Encore une fois la flamme prend de l’ampleur et la France s’embrase dans la peur, le repli et la bêtise. Et encore une fois, je n’arrive pas à comprendre. C’est pas comme ça qu’on a grandi. Ce n’est pas ça qu’on a appris.

C’est vrai qu’à la maison, vos amis venaient souvent et qu’ils pouvaient s’appeler Alain, David, Anne Laure, Nadia, Tem-tem, Ali ou Rachid. Et que pour moi et les frangins, ça nous semblait normal de grandir parmi tout ce petit monde. J’ai parfois même eu un peu de mal à savoir qui étaient mes oncles et tantes tant vous m’avez appris que parfois la famille c’était aussi celle du cœur.

A la maison, on mangeait du rôti, du couscous ou de la pizza. Bon et du jambon purée sur les fins de mois. Vous aimiez la musique et sur les gros amplis pouvaient tout aussi bien jouer du Brassens, du Queens que du Idir. J’ai fini par devenir végétarien et à écouter aussi du Rihanna. L’ouverture et la diversité, ça mène à tout, mais sûrement pas au rejet.

A la maison, on parlait pas vraiment de musulmans. Pas plus de catholiques en fait ou de juifs. On a jamais trop aimé les curtons, les cultes et la morale. On partageait autre chose et sûrement beaucoup plus. On pouvait faire les pires conneries, fumer en cachette, voler dans une boulangerie, sécher l’école. Mais si on s‘’amusait à faire preuve d’irrespect ou d’intolérance, on savait que ça allait très mal se passer pour nous. A la maison, on négociait pas avec le respect et la tolérance.

C’est vrai aussi qu’on a eu la chance d’aller dans les écoles de la République, celles ou ça se mélange, ou ça se confronte et ou ça se découvre . Alors avec les frangins, on a rencontré des pierre- marie, des Maël, des Chrystelle, des Fouzia, des Farid ou des Nacim. même des Abdel Kader. C’est quand même un sacré prénom ça Abdel Kader.

En CP, j’avais rencontré Hamza. J‘ai jamais trop su d’où il venait mais pas de France c’est sûr. En début d’année, lors d’une partie d’épervier de haute voltige, il avait lancé à l’équipe « c’est nous qu’on gagnera ». Je m’étais moqué de son accent et de son mauvais français. Quelle rouste je m’étais prise par l’instit’ ! Elle avait fini par nous mettre à côté dans la classe, et faut dire qu’on s’était bien marré.
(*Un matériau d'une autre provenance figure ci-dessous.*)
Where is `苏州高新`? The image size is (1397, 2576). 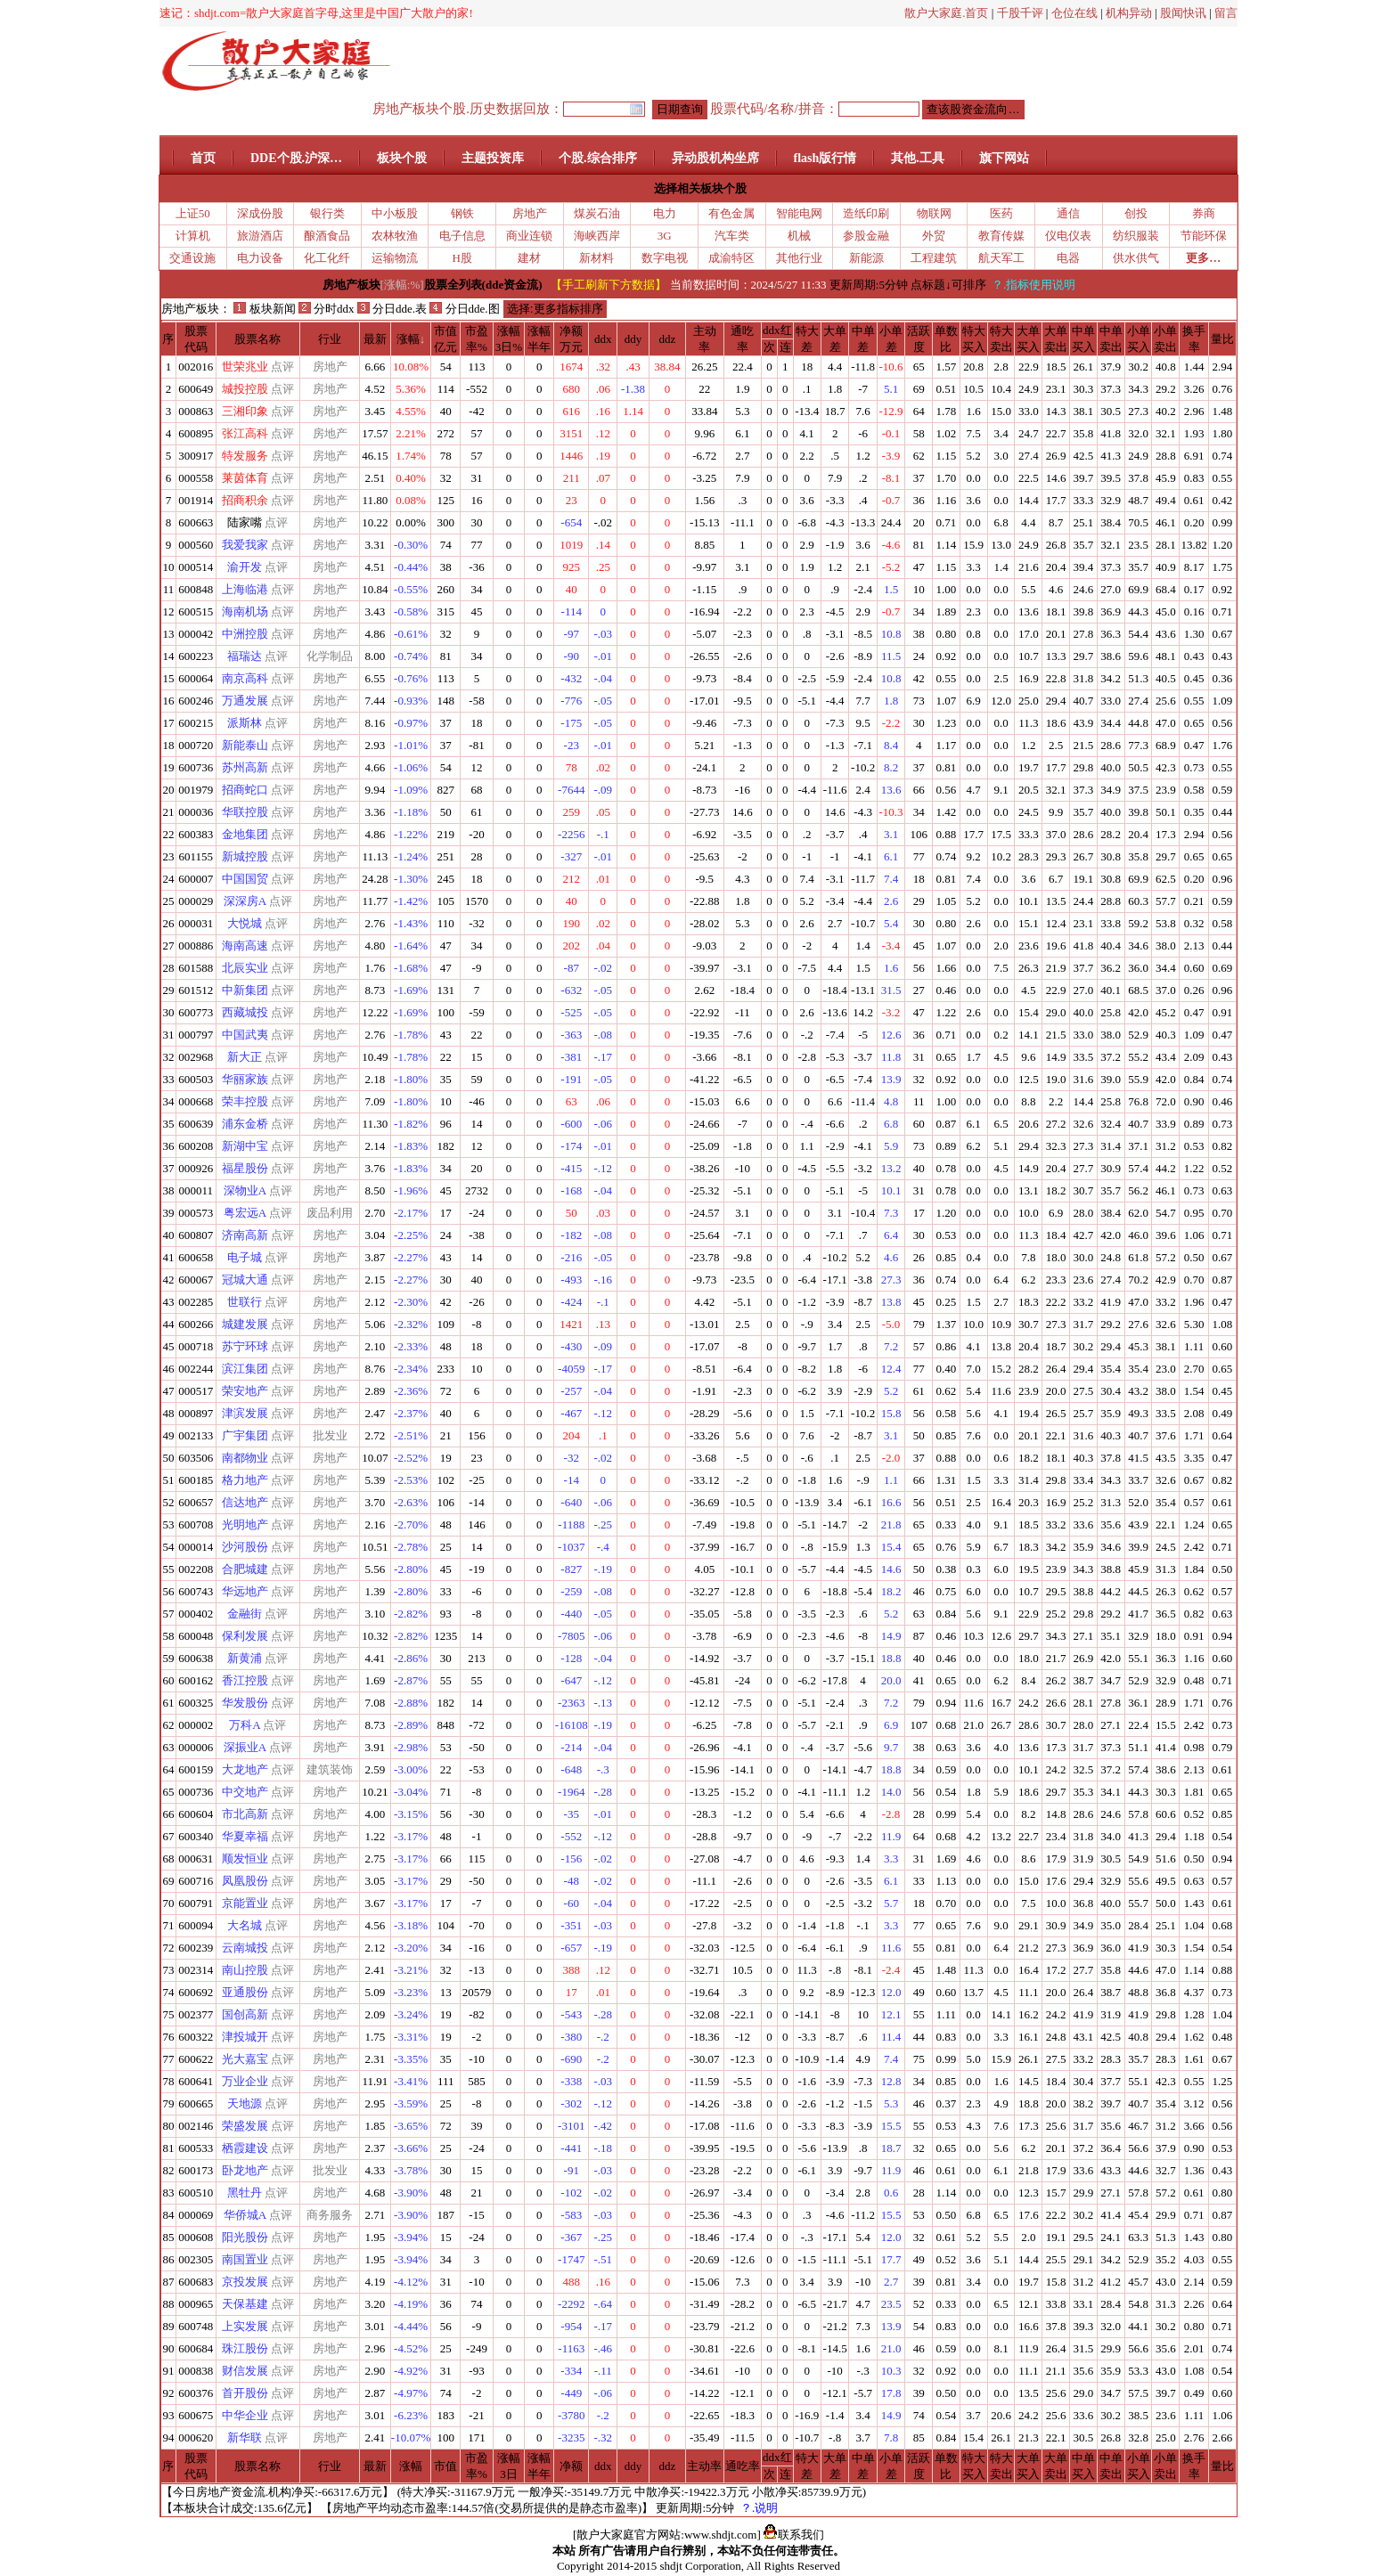 苏州高新 is located at coordinates (245, 767).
On était devenu les meilleurs amis. En fait, on n’était pas vraiment différent avec Hamza. Et puis je crois me rappeler que sa sœur en pinçait pour moi…
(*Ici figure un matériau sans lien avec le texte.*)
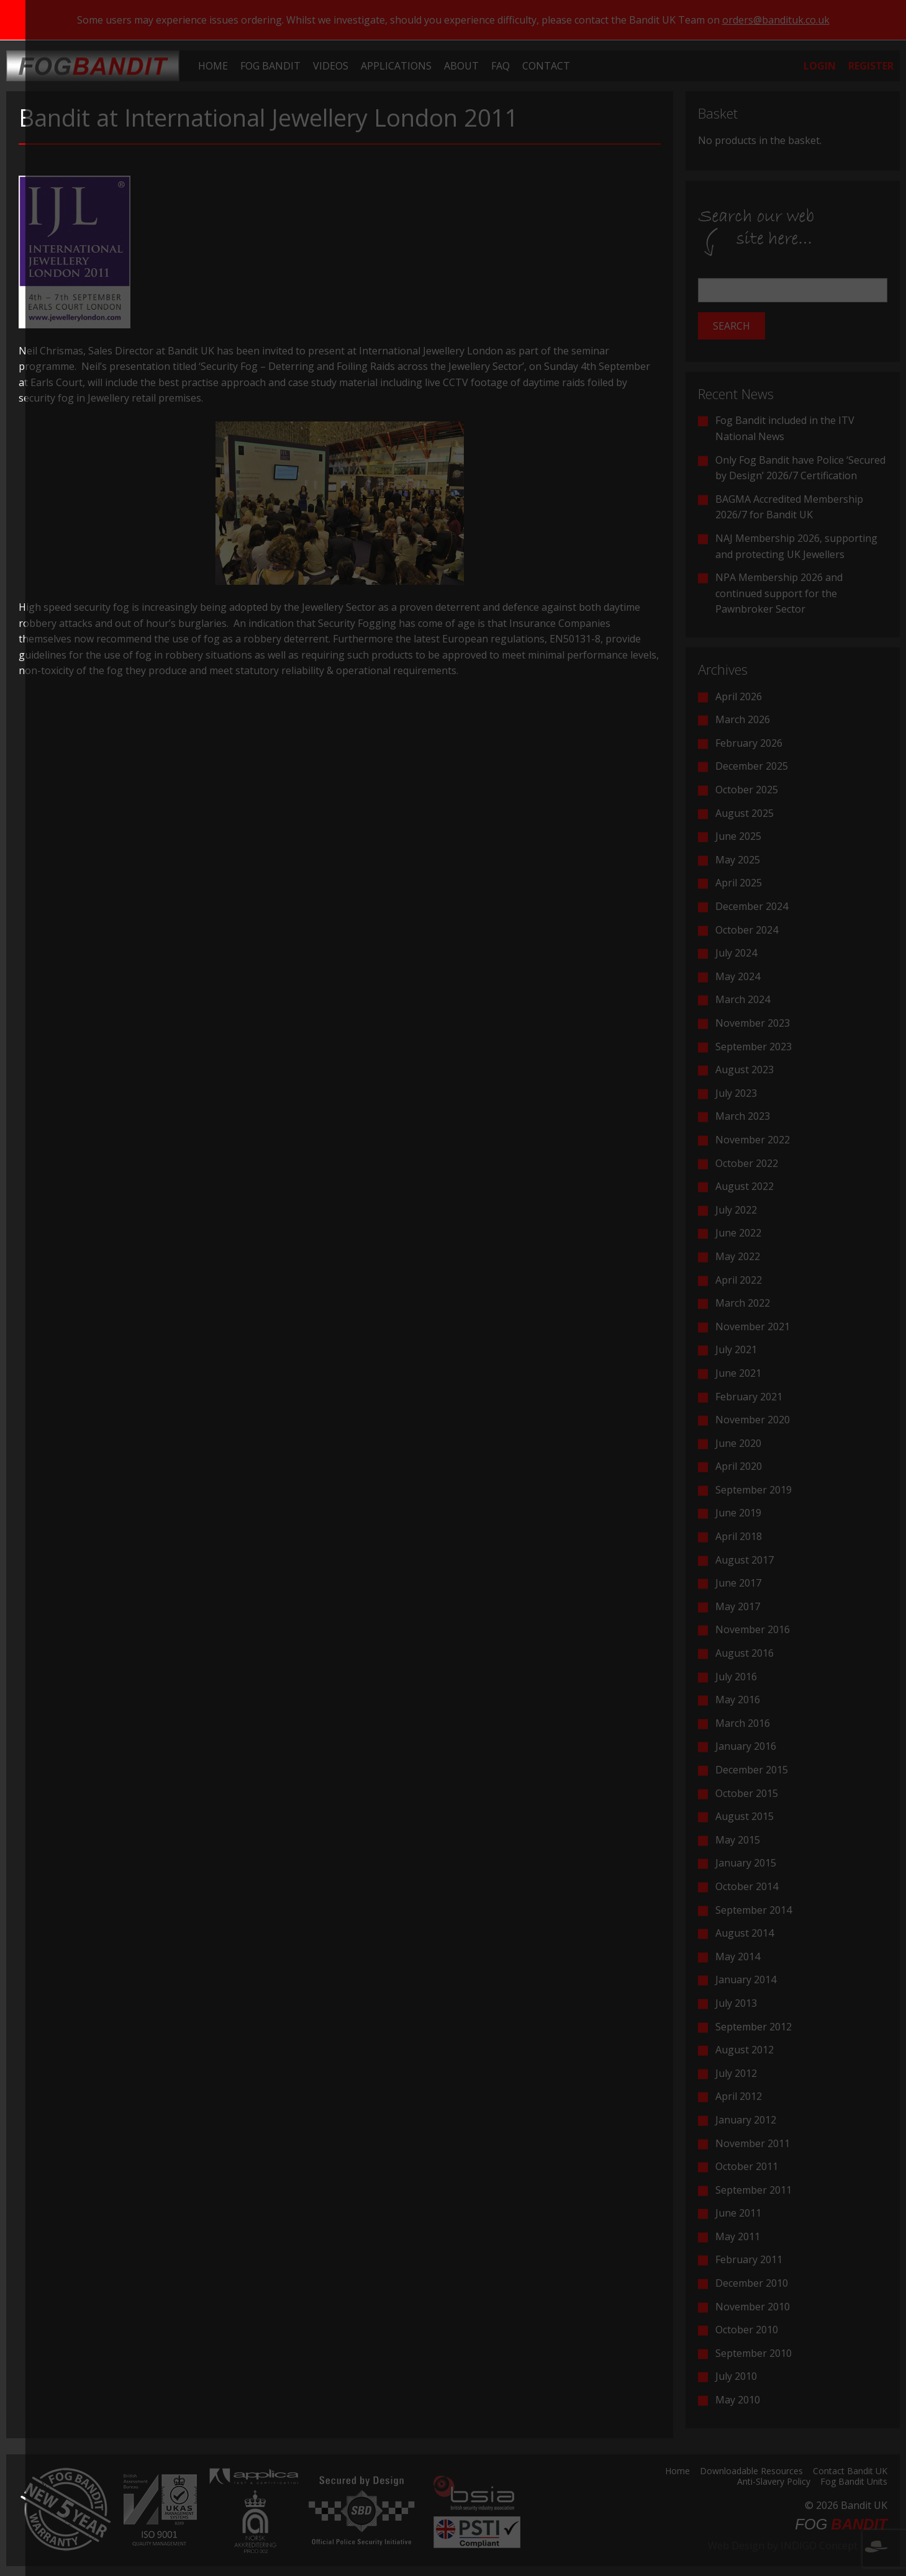  I want to click on March 2024, so click(742, 999).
Lorsque j’avais 14 ans, la prof de français avait commencé son cours en nous citant une phrase qu’elle avait entendu le matin même à la radio : « Les racistes sont des gens qui se trompent de colère ». Comment vous vouliez que je comprenne ça à 14 ans hein ? Mais aujourd’hui, entre terrorisme, chômage, crise, comment ne pas comprendre la justesse de cette vérité ?

Papa, maman, j’ai un peu du mal à comprendre cette folie qui monte aux urnes à chaque élection. Moi et une partie de ma génération, on a vécu le 21 avril 2002 et on a regardé ça les larmes aux yeux, impuissants face à celui qui n’en avait qu’un. Aujourd’hui, sa fille garde les siens bien ouverts et ses soldats sont plus que jamais près aux combats.

Aujourd’hui, je préfère encore penser que c’est l’ignorance, la peur, la déception ou une mauvaise expérience qu’on généralise qui ont créé cette montée de l’extrême. Et c’est peut être grâce à toutes ces expériences, cette éducation, ces rencontres, toutes ces petites choses qui semblent insignifiantes mais qui nous font grandir, expérimenter, découvrir, qui nous forgent l’opinion et le coeur, c’est ptête pour tout ça que je ne suis pas tombé dans la réponse facile que représente le FN.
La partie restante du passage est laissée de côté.